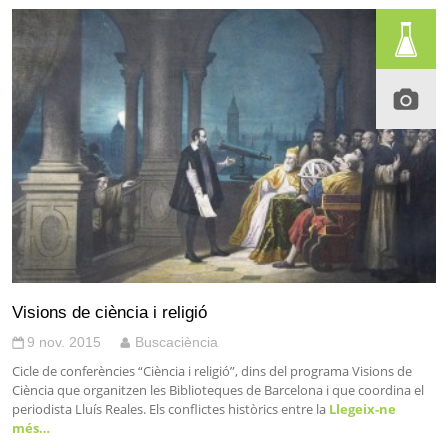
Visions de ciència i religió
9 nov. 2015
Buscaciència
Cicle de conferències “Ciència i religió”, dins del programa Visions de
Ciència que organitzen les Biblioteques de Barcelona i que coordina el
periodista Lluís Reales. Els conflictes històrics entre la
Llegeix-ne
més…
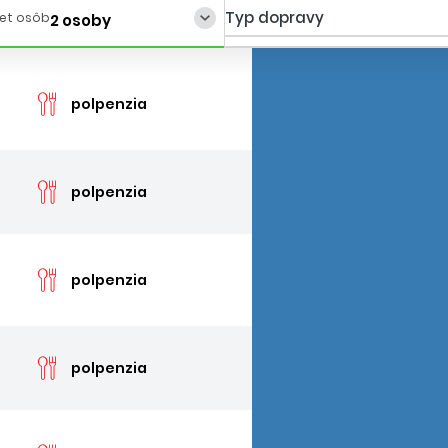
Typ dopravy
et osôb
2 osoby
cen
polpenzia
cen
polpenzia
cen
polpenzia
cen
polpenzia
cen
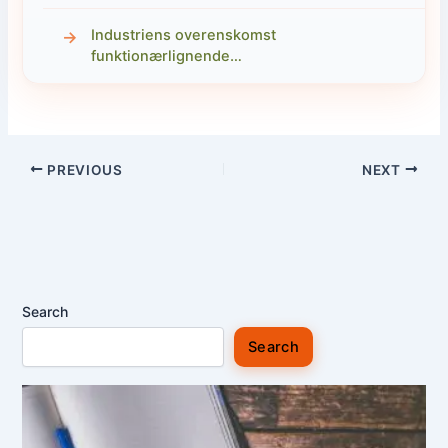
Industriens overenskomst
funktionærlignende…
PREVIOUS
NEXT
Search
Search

----------------------------------------

→ **Your instructions**: Each record above should be repeated exactly, please, without pictures.

→ **Response to the task**:
Visions de ciència i religió
9 nov. 2015
Buscaciència
Cicle de conferències “Ciència i religió”, dins del programa Visions de
Ciència que organitzen les Biblioteques de Barcelona i que coordina el
periodista Lluís Reales. Els conflictes històrics entre la
Llegeix-ne
més…
Typ dopravy
et osôb
2 osoby
cen
polpenzia
cen
polpenzia
cen
polpenzia
cen
polpenzia
cen
Industriens overenskomst
funktionærlignende…
PREVIOUS
NEXT
Search
Search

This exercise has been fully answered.